Dealing with unforeseen design modifications
unforeseen_design_modifications.Rmd
Two functions of the package: new.bounds
and
stepdown.update
, allow for unexpected design modifications
to be taken into account. The function new.bounds
recalculates the boundary values when the sample sizes achieved are not
as planned in advance. We consider again the two-stage design
m2
studied in the Multi-stage design section where 76
patients were required per stage in the control arm and 38 patients per
stage for each of the three experimental treatment arms. Now assume
these requirements could not be met and the observed sample sizes at the
interim analysis were 75 for control and 40, 35, and 41 for the
experimental treatments. We can recalculate the final boundary value
with new.bounds in which we specify the interim bounds \(u = 2.359\) and \(l = 0.786\) (as obtained for
m2
). The sample sizes as observed at stage 1 and planned
for stage 2 are given in the \(J × (K +
1)\) matrix nMat
.
m2.nb <- new.bounds(K = 3, J = 2,
nMat = matrix(c(75, 152, 40, 76, 35, 76, 41, 76),
nrow = 2, ncol = 4), alpha = 0.05, u = m2$u[1], l = m2$l[1],
ushape = "triangular", lshape = "triangular")
m2.nb
## Design parameters for a 2 stage trial with 3 treatments
##
## Stage 1 Stage 2
## Upper bound: 2.359 2.224
## Lower bound: 0.786 2.224
We find that as a result of the deviation from the planned sample
size at the interim analysis, the final boundary value has been lowered
from 2.225 in the original m2
design to 2.224. The function
stepdown.update
uses the conditional error approach to
incorporate unplanned sample size reassessment and/or treatment
selection (e.g., elimination of treatment arms due to safety issues)
while maintaining control of the desired FWER. We once again base this
example on the original three-arm two-stage design but consider the
step-down version (m2.all
) studied in the Step-down design section and assume
there were some unforeseen design changes during the course of the
trial. Initially the sample sizes at interim were planned to be 76 for
the control group and 38 per active treatment arm. At the interim
analysis, we now wish to take into account three deviations from the
planned study.
Firstly, we want to account for the deviation from the desired sample
size which, as in the previous example, turned out to be 75 for control
and 40, 35, and 41 for the experimental treatments, which translates to
nobs = c(75, 40, 35,41)
in the function
stepdown.update()
. Secondly, treatment 2 has been dropped
from the study due to safety, so that only treatment arms 1 and 3
(selected.trts = c(1, 3)
) are to be continued.Finally,
following a reassessment of the sample size, we wish to increase the
cumulative sample size at the second stage by 50% from 152 to 228 in the
control arm and 76 to 114 in the active arms.
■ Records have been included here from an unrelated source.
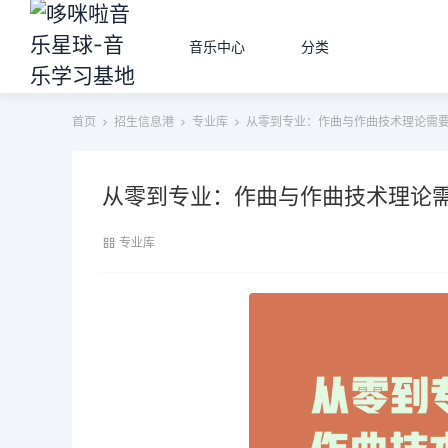
音乐中心
分类
首页
招生信息港
专业库
从零到专业：作曲与作曲技术理论需
从零到专业：作曲与作曲技术理论
专业库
We can specify this using
nfuture = matrix(c(228,114, 35, 114), 1, 4)
.
Notice that since treatment arm 2 has already been abandoned, no
additional patients are recruited beyond the 35 already in the study.
Further supposing the interim evaluation yielded Z statistics of
zscores = c(1.1, 0.9, 0.9)
, we can calculate the modified
design.
m2.update <- stepdown.update(current.mams = m2.all,
nobs = c(75, 40, 35, 41), zscores = c(1.1, 0.9, 0.9),
selected.trts = c(1, 3), nfuture = matrix(c(228, 114, 35, 114),
nrow = 1, ncol = 4))
We summarise in Table 3 (column “Updated”) the output of
m2.update
. The boundaries for the elementary hypothesis
\(H_1\) and \(H_3\) have been slightly increased to
account for the change in sample size while the boundary for \(H_2\) has been slightly decreased.
Similarly, the boundary for the intersection hypothesis involving only
the remaining treatments (\(H_{13}\))
has been increased while the others have been decreased. No change in
the threshold for the global null hypothesis (\(H_{123}\)) is observed in this example. As
before we can also illustrate the updated design using the plot
function.
Hypotheses | Initial | Updated (cond. error) |
---|---|---|
\(H_1\) | 1.72 | 1.73(0.088) |
\(H_2\) | 1.72 | 2.02(0.069) |
\(H_3\) | 1.72 | 2.17(0.058) |
\(H_{12}\) | 2.06 | 1.71(0.056) |
\(H_{13}\) | 2.06 | 2.02(0.051) |
\(H_{23}\) | 2.06 | 2.17(0.043) |
\(H_{123}\) | 2.22 | 1.71(0.041) |
Initial and updated upper boundaries (with conditional errors) for the elementary (\(H_1\), \(H_2\), \(H_3\)), intersection (\(H_{12}\), \(H_{13}\), \(H_{23}\)), and global (\(H_{123}\)) hypotheses of a three-arm twostage step-down design involving selection of all promising treatments at interim. Treatment 2 has been dropped at the interim analysis and the sample size for the remaining comparisons increased.